Ditentang oleh tujuh dari 10 warga Kenya, undang-undang tersebut akan menggandakan PPN bahan bakar, yang efeknya akan menaikkan harga secara keseluruhan, memberlakukan retribusi perumahan yang tidak populer, dan menaikkan pajak bagi produsen dan karyawan konten digital yang menghasilkan lebih dari 500.000 shilling ( $3.500) per bulan. Dalam dua minggu terakhir, setidaknya 13 warga Kenya tewas dalam protes publik yang berpusat terutama pada kenaikan biaya hidup.
Ruto tampaknya berlari melawan batas kekuatannya. Mayoritas langsungnya di kedua majelis parlemen dan kendalinya atas eksekutif mungkin agak menutupi kelemahan yang jelas dan mendasar: bahwa dia tidak menikmati banyak mandat. Dalam pemilu tahun lalu, dia memperoleh hampir setengah suara (50,7 persen) dalam jajak pendapat yang diboikot oleh lebih dari sepertiga pemilih. Dari 22 juta pemilih terdaftar, hanya sekitar 7 juta yang memilihnya.

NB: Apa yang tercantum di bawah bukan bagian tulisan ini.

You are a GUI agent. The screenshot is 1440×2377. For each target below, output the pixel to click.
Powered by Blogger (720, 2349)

Dari posisi yang begitu lemah, dia tidak mampu untuk berkelahi dengan orang Kenya.
Sejarah telah menunjukkan kebodohan salah mengira mayoritas parlemen sebagai legitimasi populer, atau lebih buruk lagi, membayangkan bahwa itu mengalahkan legitimasi populer. Pendahulu Ruto juga membanggakan super-mayoritas – yang disebut Tyranny of Numbers. Dia menyalahgunakannya dengan mendorong melalui undang-undang yang tidak populer dan, seperti Ruto hari ini, dirundung oleh pengungkapan korupsi yang meningkat. Dengan sublimasi legitimasi populernya, kemampuannya untuk memerintah menjadi sia-sia. Meski memenangkan masa jabatan kedua, hanya jabat tangan dengan Raila yang memberinya ruang untuk memerintah. Nyatanya, kerendahan hati calon otokrat telah menjadi tema berulang dalam sejarah Kenya selama 30 tahun terakhir. Dan itu adalah salah satu yang sebaiknya diperhatikan oleh Ruto.

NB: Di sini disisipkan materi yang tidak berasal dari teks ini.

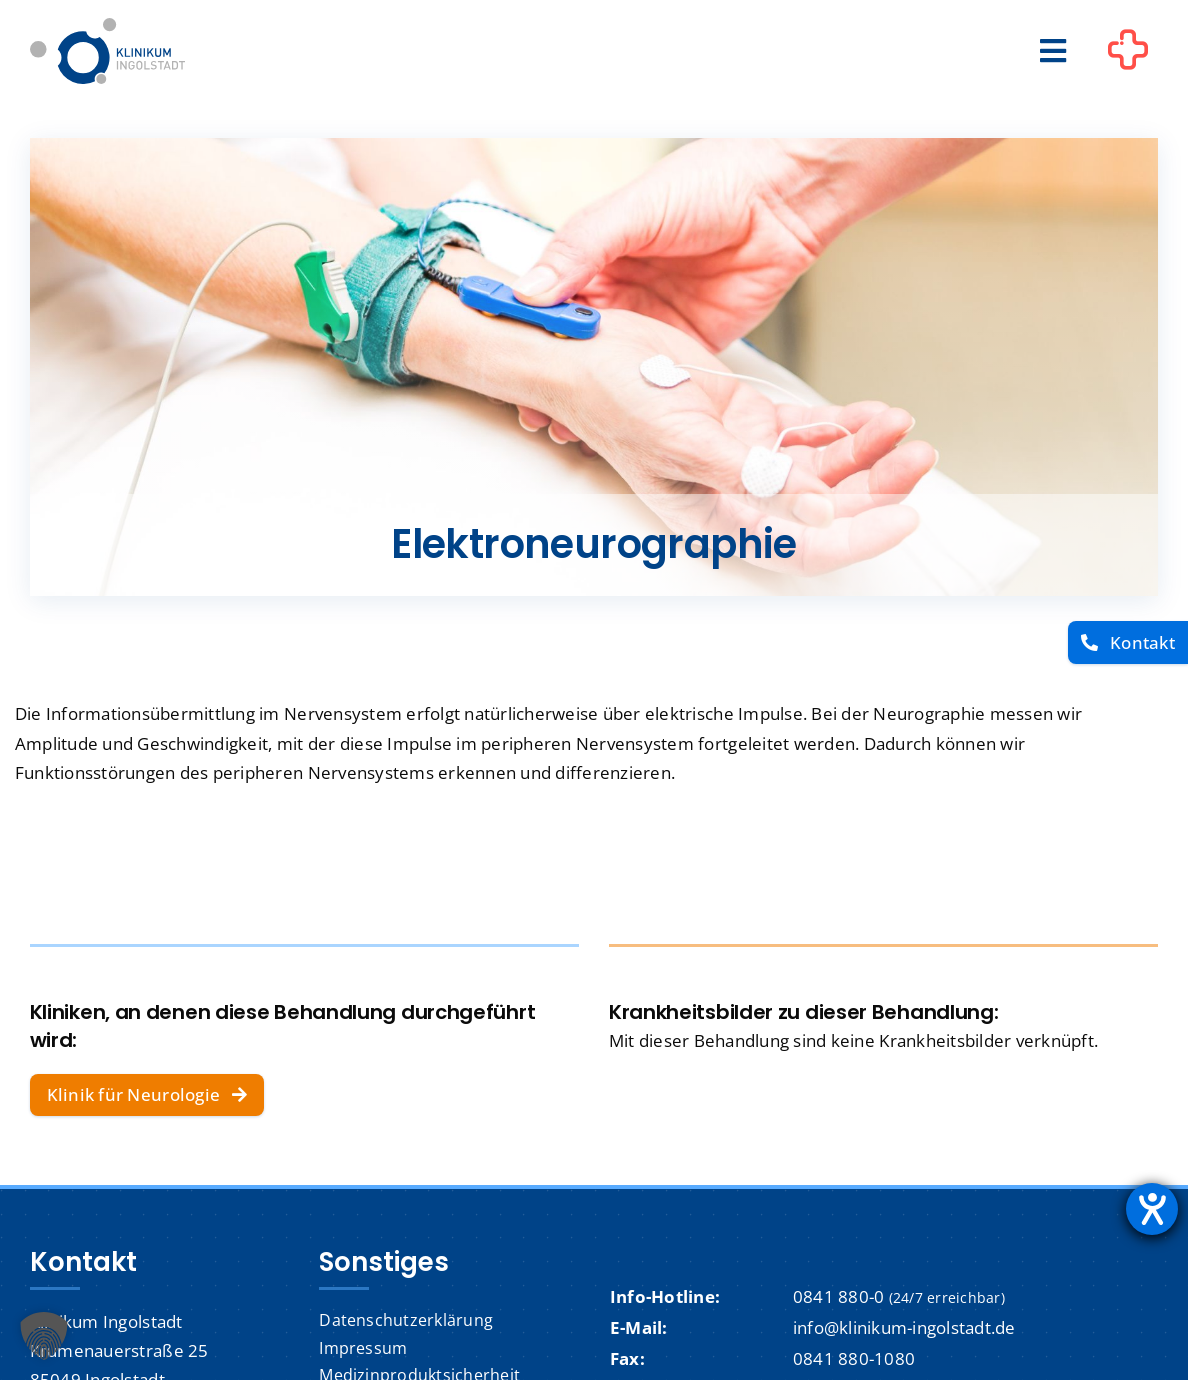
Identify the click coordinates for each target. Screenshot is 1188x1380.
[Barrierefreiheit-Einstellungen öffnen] (1152, 1209)
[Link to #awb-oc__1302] (1128, 54)
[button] (44, 1336)
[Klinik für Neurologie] (147, 1095)
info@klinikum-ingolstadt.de (904, 1327)
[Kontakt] (1128, 642)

Kemampuan untuk memerintahkan kesetiaan pasukan polisi yang dapat membunuh dan menganiaya musuh yang Anda anggap sebagai musuh dan parlemen yang patuh dan korup yang dapat melegalkan penindasan Anda hanya akan menunda perhitungan yang tak terelakkan dengan rakyat pada akhirnya. Butuh waktu lama bagi warga Kenya, banyak kematian dan banyak cacat untuk mendapatkan kembali kemampuan mereka untuk memaksakan kehendak mereka pada orang-orang yang akan memerintah mereka. Berbagai perjuangan untuk membebaskan diri dari Inggris dan mereka yang datang setelah mereka memuncak dalam adopsi konstitusi 2010, sistem pemerintahan pertama yang dibuat secara pribumi dan didukung secara universal, dan yang pertama mengakui bahwa kedaulatan dan kekuasaan masuk dan keluar dari orang orang.

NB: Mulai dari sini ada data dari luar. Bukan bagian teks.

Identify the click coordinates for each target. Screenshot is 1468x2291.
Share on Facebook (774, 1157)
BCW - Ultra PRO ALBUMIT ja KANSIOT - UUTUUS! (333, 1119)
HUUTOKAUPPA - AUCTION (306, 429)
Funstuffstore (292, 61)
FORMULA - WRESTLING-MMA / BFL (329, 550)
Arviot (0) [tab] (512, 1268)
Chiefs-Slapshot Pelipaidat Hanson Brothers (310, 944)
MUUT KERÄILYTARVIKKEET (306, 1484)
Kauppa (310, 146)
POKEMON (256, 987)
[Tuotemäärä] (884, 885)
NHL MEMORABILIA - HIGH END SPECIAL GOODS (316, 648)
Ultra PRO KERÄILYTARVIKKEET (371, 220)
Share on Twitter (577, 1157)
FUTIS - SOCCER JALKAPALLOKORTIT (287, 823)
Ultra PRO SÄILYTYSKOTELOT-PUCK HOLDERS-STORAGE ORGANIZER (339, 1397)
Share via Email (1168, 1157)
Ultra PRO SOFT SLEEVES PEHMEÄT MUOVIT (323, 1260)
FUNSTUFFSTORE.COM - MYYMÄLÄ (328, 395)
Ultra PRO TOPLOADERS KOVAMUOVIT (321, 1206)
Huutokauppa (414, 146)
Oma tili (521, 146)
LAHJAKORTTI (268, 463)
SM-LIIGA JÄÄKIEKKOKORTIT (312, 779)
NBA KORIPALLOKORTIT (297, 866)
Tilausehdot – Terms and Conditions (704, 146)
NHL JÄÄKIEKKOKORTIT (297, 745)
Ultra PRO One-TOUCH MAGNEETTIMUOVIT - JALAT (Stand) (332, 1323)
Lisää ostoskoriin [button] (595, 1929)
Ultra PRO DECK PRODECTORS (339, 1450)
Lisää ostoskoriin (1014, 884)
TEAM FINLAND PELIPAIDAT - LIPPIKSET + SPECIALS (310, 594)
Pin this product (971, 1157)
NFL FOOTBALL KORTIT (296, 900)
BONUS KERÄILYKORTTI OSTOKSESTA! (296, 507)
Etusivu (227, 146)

Memenangkan pemilihan dapat memberi seseorang akses ke kekuasaan publik, tetapi akses itu harus terus dinegosiasikan selama masa jabatan seseorang. Dan persetujuan rakyat dapat ditarik sewaktu-waktu, dengan atau tanpa pemilihan sela. Ini adalah inti dari pemerintah dengan persetujuan bukan dengan paksaan. Ini bukan tentang berapa banyak anggota parlemen yang mendukung Anda. Sebaliknya, ini tentang berapa banyak orang Kenya yang melakukannya.
Pendapat yang diungkapkan dalam artikel ini adalah milik penulis sendiri dan tidak mencerminkan posisi redaksi Al Jazeera.